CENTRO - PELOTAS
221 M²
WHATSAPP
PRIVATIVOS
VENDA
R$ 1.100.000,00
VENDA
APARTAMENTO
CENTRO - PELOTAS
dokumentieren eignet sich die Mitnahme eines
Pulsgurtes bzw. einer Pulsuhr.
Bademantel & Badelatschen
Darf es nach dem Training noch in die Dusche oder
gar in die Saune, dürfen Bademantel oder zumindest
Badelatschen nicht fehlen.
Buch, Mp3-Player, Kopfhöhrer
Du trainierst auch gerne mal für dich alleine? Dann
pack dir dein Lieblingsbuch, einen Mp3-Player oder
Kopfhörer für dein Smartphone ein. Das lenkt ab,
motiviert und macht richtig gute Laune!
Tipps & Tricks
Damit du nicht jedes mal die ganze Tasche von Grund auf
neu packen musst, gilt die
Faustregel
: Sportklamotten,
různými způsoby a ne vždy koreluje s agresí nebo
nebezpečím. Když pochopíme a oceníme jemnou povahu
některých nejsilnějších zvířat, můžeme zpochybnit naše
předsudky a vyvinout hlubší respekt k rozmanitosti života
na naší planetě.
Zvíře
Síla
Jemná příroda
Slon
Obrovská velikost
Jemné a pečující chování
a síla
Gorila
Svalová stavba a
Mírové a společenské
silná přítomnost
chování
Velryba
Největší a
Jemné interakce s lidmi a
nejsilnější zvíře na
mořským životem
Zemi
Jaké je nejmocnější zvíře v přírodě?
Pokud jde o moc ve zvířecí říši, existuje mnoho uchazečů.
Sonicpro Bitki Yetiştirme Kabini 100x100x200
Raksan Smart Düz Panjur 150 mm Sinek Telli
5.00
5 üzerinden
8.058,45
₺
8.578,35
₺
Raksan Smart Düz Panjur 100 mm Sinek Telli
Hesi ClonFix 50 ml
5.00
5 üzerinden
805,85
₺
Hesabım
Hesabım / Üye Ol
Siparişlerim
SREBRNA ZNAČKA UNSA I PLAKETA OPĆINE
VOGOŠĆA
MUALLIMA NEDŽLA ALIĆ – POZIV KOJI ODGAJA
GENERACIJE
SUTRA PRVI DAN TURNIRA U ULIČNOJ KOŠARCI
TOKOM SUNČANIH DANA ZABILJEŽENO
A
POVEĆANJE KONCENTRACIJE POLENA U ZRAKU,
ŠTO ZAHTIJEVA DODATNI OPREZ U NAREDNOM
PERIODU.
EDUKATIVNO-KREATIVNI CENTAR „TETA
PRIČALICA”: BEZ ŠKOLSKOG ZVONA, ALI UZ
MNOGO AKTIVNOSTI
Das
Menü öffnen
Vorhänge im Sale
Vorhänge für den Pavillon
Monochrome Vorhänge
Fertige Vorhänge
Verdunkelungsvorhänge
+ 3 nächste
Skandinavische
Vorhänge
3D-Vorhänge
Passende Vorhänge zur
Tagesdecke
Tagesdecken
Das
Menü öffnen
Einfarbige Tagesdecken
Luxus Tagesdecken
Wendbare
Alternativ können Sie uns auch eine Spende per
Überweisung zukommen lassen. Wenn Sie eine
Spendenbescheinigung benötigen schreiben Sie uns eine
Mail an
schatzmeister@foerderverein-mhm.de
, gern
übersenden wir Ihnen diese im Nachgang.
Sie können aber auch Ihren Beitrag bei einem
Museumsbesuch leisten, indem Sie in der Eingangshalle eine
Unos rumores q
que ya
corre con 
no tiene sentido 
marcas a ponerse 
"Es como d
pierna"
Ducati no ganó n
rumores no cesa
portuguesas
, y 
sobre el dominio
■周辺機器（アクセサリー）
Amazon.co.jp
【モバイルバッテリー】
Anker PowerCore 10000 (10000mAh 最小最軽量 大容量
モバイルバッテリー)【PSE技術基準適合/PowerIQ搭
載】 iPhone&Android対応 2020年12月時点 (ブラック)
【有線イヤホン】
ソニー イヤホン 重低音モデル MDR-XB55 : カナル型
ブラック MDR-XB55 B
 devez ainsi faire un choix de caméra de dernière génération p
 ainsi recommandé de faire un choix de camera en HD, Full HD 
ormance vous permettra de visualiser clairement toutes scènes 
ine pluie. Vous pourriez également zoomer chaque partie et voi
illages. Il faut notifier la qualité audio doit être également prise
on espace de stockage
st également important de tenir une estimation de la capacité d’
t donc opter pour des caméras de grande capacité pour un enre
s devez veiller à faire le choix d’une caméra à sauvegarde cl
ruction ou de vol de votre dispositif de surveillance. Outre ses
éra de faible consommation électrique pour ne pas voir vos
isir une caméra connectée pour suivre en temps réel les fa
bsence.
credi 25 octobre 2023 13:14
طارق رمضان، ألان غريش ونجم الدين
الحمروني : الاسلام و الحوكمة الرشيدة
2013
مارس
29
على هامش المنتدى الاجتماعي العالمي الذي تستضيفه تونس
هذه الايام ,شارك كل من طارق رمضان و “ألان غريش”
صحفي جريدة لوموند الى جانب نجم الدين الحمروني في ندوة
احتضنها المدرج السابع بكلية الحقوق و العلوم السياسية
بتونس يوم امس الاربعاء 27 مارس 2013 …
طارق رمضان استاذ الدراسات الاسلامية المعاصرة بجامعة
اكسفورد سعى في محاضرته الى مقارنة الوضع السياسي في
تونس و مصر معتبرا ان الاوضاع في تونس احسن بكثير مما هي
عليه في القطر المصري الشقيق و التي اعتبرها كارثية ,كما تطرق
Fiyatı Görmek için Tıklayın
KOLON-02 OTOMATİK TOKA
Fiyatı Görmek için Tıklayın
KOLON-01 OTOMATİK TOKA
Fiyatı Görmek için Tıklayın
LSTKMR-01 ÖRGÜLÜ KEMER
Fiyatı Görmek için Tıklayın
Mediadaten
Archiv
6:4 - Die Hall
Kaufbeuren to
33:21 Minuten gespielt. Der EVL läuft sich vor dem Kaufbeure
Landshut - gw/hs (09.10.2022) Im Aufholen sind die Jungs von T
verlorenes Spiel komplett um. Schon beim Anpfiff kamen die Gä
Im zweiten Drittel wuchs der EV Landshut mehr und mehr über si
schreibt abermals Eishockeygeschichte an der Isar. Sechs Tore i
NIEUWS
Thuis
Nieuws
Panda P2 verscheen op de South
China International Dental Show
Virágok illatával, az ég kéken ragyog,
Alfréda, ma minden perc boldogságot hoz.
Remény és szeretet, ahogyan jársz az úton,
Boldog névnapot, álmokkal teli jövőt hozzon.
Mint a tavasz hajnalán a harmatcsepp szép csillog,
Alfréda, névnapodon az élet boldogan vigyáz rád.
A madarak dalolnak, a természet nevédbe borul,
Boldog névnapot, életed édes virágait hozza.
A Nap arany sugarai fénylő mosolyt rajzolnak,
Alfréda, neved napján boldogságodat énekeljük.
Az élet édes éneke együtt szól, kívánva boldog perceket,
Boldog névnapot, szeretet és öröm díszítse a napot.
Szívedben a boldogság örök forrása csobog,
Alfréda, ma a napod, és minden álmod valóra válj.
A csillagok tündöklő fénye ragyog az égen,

**Your assignment**
Everything in the data must be repeated exactly; leave no line out.

**Task output**
CENTRO - PELOTAS
221 M²
WHATSAPP
PRIVATIVOS
VENDA
R$ 1.100.000,00
VENDA
APARTAMENTO
CENTRO - PELOTAS
dokumentieren eignet sich die Mitnahme eines
Pulsgurtes bzw. einer Pulsuhr.
Bademantel & Badelatschen
Darf es nach dem Training noch in die Dusche oder
gar in die Saune, dürfen Bademantel oder zumindest
Badelatschen nicht fehlen.
Buch, Mp3-Player, Kopfhöhrer
Du trainierst auch gerne mal für dich alleine? Dann
pack dir dein Lieblingsbuch, einen Mp3-Player oder
Kopfhörer für dein Smartphone ein. Das lenkt ab,
motiviert und macht richtig gute Laune!
Tipps & Tricks
Damit du nicht jedes mal die ganze Tasche von Grund auf
neu packen musst, gilt die
Faustregel
: Sportklamotten,
různými způsoby a ne vždy koreluje s agresí nebo
nebezpečím. Když pochopíme a oceníme jemnou povahu
některých nejsilnějších zvířat, můžeme zpochybnit naše
předsudky a vyvinout hlubší respekt k rozmanitosti života
na naší planetě.
Zvíře
Síla
Jemná příroda
Slon
Obrovská velikost
Jemné a pečující chování
a síla
Gorila
Svalová stavba a
Mírové a společenské
silná přítomnost
chování
Velryba
Největší a
Jemné interakce s lidmi a
nejsilnější zvíře na
mořským životem
Zemi
Jaké je nejmocnější zvíře v přírodě?
Pokud jde o moc ve zvířecí říši, existuje mnoho uchazečů.
Sonicpro Bitki Yetiştirme Kabini 100x100x200
Raksan Smart Düz Panjur 150 mm Sinek Telli
5.00
5 üzerinden
8.058,45
₺
8.578,35
₺
Raksan Smart Düz Panjur 100 mm Sinek Telli
Hesi ClonFix 50 ml
5.00
5 üzerinden
805,85
₺
Hesabım
Hesabım / Üye Ol
Siparişlerim
SREBRNA ZNAČKA UNSA I PLAKETA OPĆINE
VOGOŠĆA
MUALLIMA NEDŽLA ALIĆ – POZIV KOJI ODGAJA
GENERACIJE
SUTRA PRVI DAN TURNIRA U ULIČNOJ KOŠARCI
TOKOM SUNČANIH DANA ZABILJEŽENO
A
POVEĆANJE KONCENTRACIJE POLENA U ZRAKU,
ŠTO ZAHTIJEVA DODATNI OPREZ U NAREDNOM
PERIODU.
EDUKATIVNO-KREATIVNI CENTAR „TETA
PRIČALICA”: BEZ ŠKOLSKOG ZVONA, ALI UZ
MNOGO AKTIVNOSTI
Das
Menü öffnen
Vorhänge im Sale
Vorhänge für den Pavillon
Monochrome Vorhänge
Fertige Vorhänge
Verdunkelungsvorhänge
+ 3 nächste
Skandinavische
Vorhänge
3D-Vorhänge
Passende Vorhänge zur
Tagesdecke
Tagesdecken
Das
Menü öffnen
Einfarbige Tagesdecken
Luxus Tagesdecken
Wendbare
Alternativ können Sie uns auch eine Spende per
Überweisung zukommen lassen. Wenn Sie eine
Spendenbescheinigung benötigen schreiben Sie uns eine
Mail an
schatzmeister@foerderverein-mhm.de
, gern
übersenden wir Ihnen diese im Nachgang.
Sie können aber auch Ihren Beitrag bei einem
Museumsbesuch leisten, indem Sie in der Eingangshalle eine
Unos rumores q
que ya
corre con 
no tiene sentido 
marcas a ponerse 
"Es como d
pierna"
Ducati no ganó n
rumores no cesa
portuguesas
, y 
sobre el dominio
■周辺機器（アクセサリー）
Amazon.co.jp
【モバイルバッテリー】
Anker PowerCore 10000 (10000mAh 最小最軽量 大容量
モバイルバッテリー)【PSE技術基準適合/PowerIQ搭
載】 iPhone&Android対応 2020年12月時点 (ブラック)
【有線イヤホン】
ソニー イヤホン 重低音モデル MDR-XB55 : カナル型
ブラック MDR-XB55 B
 devez ainsi faire un choix de caméra de dernière génération p
 ainsi recommandé de faire un choix de camera en HD, Full HD 
ormance vous permettra de visualiser clairement toutes scènes 
ine pluie. Vous pourriez également zoomer chaque partie et voi
illages. Il faut notifier la qualité audio doit être également prise
on espace de stockage
st également important de tenir une estimation de la capacité d’
t donc opter pour des caméras de grande capacité pour un enre
s devez veiller à faire le choix d’une caméra à sauvegarde cl
ruction ou de vol de votre dispositif de surveillance. Outre ses
éra de faible consommation électrique pour ne pas voir vos
isir une caméra connectée pour suivre en temps réel les fa
bsence.
credi 25 octobre 2023 13:14
طارق رمضان، ألان غريش ونجم الدين
الحمروني : الاسلام و الحوكمة الرشيدة
2013
مارس
29
على هامش المنتدى الاجتماعي العالمي الذي تستضيفه تونس
هذه الايام ,شارك كل من طارق رمضان و “ألان غريش”
صحفي جريدة لوموند الى جانب نجم الدين الحمروني في ندوة
احتضنها المدرج السابع بكلية الحقوق و العلوم السياسية
بتونس يوم امس الاربعاء 27 مارس 2013 …
طارق رمضان استاذ الدراسات الاسلامية المعاصرة بجامعة
اكسفورد سعى في محاضرته الى مقارنة الوضع السياسي في
تونس و مصر معتبرا ان الاوضاع في تونس احسن بكثير مما هي
عليه في القطر المصري الشقيق و التي اعتبرها كارثية ,كما تطرق
Fiyatı Görmek için Tıklayın
KOLON-02 OTOMATİK TOKA
Fiyatı Görmek için Tıklayın
KOLON-01 OTOMATİK TOKA
Fiyatı Görmek için Tıklayın
LSTKMR-01 ÖRGÜLÜ KEMER
Fiyatı Görmek için Tıklayın
Mediadaten
Archiv
6:4 - Die Hall
Kaufbeuren to
33:21 Minuten gespielt. Der EVL läuft sich vor dem Kaufbeure
Landshut - gw/hs (09.10.2022) Im Aufholen sind die Jungs von T
verlorenes Spiel komplett um. Schon beim Anpfiff kamen die Gä
Im zweiten Drittel wuchs der EV Landshut mehr und mehr über si
schreibt abermals Eishockeygeschichte an der Isar. Sechs Tore i
NIEUWS
Thuis
Nieuws
Panda P2 verscheen op de South
China International Dental Show
Virágok illatával, az ég kéken ragyog,
Alfréda, ma minden perc boldogságot hoz.
Remény és szeretet, ahogyan jársz az úton,
Boldog névnapot, álmokkal teli jövőt hozzon.
Mint a tavasz hajnalán a harmatcsepp szép csillog,
Alfréda, névnapodon az élet boldogan vigyáz rád.
A madarak dalolnak, a természet nevédbe borul,
Boldog névnapot, életed édes virágait hozza.
A Nap arany sugarai fénylő mosolyt rajzolnak,
Alfréda, neved napján boldogságodat énekeljük.
Az élet édes éneke együtt szól, kívánva boldog perceket,
Boldog névnapot, szeretet és öröm díszítse a napot.
Szívedben a boldogság örök forrása csobog,
Alfréda, ma a napod, és minden álmod valóra válj.
A csillagok tündöklő fénye ragyog az égen,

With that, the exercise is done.